**PROBLEM DETAILS:**
Among the records that follow, find the line with "DEEP SPRING WATER" and the line with "SERVICE & CONTACT". Set down those lines and all lines between them exactly, without adding anything.

^^^^^^^^^^^^^^^^

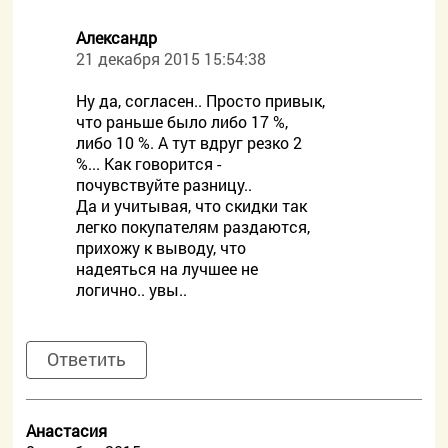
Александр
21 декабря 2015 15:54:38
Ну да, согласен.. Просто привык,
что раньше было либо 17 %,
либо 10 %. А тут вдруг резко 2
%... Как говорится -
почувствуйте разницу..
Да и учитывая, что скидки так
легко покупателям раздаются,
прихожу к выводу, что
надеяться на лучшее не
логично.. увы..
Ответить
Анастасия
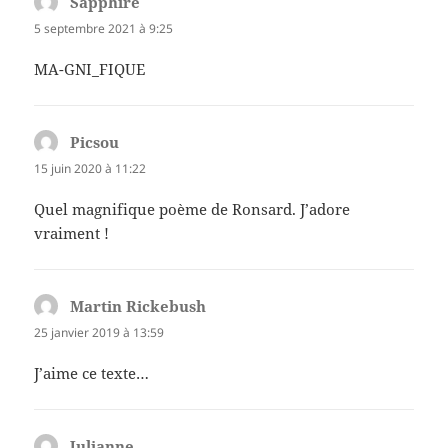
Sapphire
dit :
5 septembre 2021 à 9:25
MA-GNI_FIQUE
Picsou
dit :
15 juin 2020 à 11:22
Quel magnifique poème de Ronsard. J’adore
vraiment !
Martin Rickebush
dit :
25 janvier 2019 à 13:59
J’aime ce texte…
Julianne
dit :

^^^^^^^^^^^^^^^^

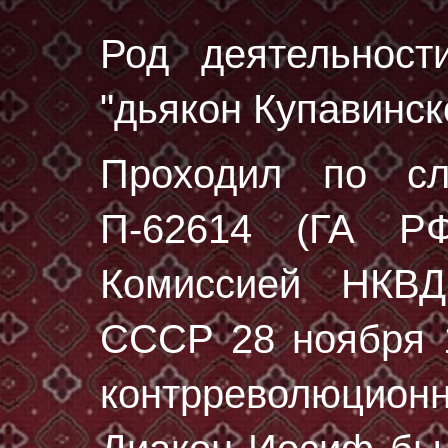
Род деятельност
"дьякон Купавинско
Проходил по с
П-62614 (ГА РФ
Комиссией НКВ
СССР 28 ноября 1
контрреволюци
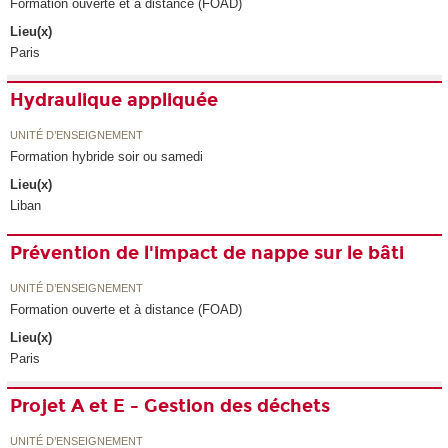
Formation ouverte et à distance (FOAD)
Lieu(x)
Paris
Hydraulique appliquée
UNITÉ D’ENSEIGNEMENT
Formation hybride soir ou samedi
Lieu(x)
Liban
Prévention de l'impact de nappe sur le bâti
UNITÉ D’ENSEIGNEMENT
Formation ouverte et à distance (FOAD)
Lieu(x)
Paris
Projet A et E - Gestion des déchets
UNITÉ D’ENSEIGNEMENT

^^^^^^^^^^^^^^^^

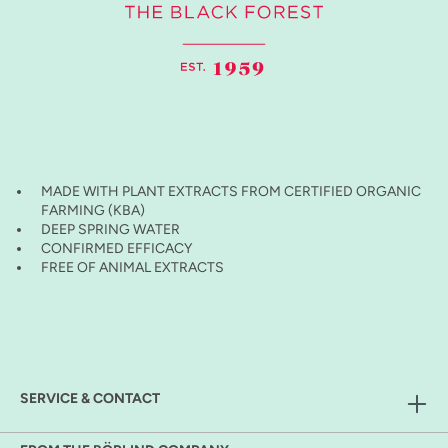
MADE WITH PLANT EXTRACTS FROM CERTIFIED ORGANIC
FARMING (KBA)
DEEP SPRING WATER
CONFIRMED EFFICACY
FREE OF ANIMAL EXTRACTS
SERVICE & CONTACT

^^^^^^^^^^^^^^^^

**ANSWER TO THE PROBLEM:**
DEEP SPRING WATER
CONFIRMED EFFICACY
FREE OF ANIMAL EXTRACTS
SERVICE & CONTACT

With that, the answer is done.